Verfahren um Auslieferung eines Nord-Stream-Verdächtigen in Kroatien gestartet
Ein Gericht im kroatischen Pula hat gegen den Ukrainer Wolodymyr Z. Untersuchungshaft angeordnet. Dem Mann wird eine Beteiligung an den Anschlägen auf die Nord-Stream-Pipelines im September 2022 vorgeworfen. Mit der Entscheidung begann zugleich das Verfahren zu einer möglichen Auslieferung nach Deutschland, wie der kroatische Sender HRT berichtete. Z. war demnach am Mittwoch in Pula auf Grundlage eines von Deutschland erlassenen Europäischen Haftbefehls festgenommen worden.
Sein Anwalt Matija Milos erklärte am Donnerstag vor Medienvertretern, dass sein Mandant die geplante Überstellung juristisch bekämpfen wolle. Man werde alle vorgesehenen Rechtsmittel ausschöpfen. Nach kroatischem Recht muss das gesamte Verfahren einschließlich möglicher Berufungen innerhalb von 60 Tagen abgeschlossen werden.
Deutscher Vorwurf: Beteiligung an Sprengung
Die Bundesanwaltschaft beschuldigt Z. unter anderem, gemeinsam mit anderen eine Sprengstoffexplosion herbeigeführt zu haben.
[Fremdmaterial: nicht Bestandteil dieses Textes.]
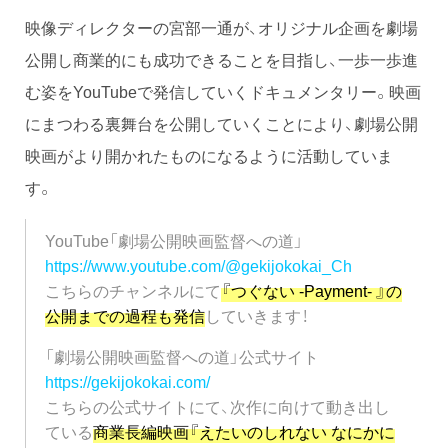
映像ディレクターの宮部一通が、オリジナル企画を劇場
公開し商業的にも成功できることを目指し、一歩一歩進
む姿をYouTubeで発信していくドキュメンタリー。映画
にまつわる裏舞台を公開していくことにより、劇場公開
映画がより開かれたものになるように活動していま
す。
YouTube「劇場公開映画監督への道」
https://www.youtube.com/@gekijokokai_Ch
こちらのチャンネルにて
『つぐない -Payment- 』の
公開までの過程も発信
していきます！
「劇場公開映画監督への道」公式サイト
https://gekijokokai.com/
こちらの公式サイトにて、次作に向けて動き出し
ている
商業長編映画『えたいのしれない なにかに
Deutschland strebt deshalb seine Überstellung an. Nach den Vorwürfen soll der Ukrainer zu jener Tauchergruppe gehört haben, die die Sprengsätze an den Pipelines in der Nordsee angebracht haben soll.
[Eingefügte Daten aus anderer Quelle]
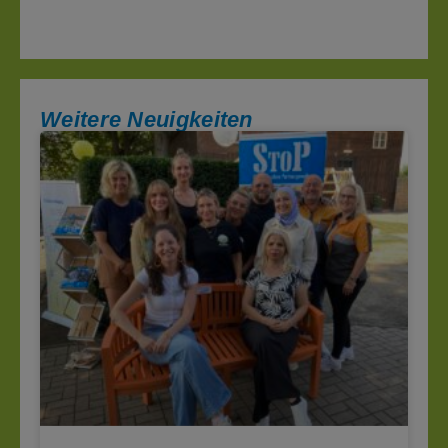
Weitere Neuigkeiten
Nach Angaben der kroatischen Polizei erfolgte die Festnahme in einer Ferienunterkunft in einem Resort am südlichen Rand von Pula. In derselben Anlage wohnt derzeit auch das Team einer Hollywood-Produktion, die die Nord-Stream-Anschläge als fiktiven Politthriller verfilmt. An dem Projekt unter Regie von Doug Liman, bekannt durch „Die Bourne Identität“, sind unter anderem Sean Penn und Adrien Brody beteiligt.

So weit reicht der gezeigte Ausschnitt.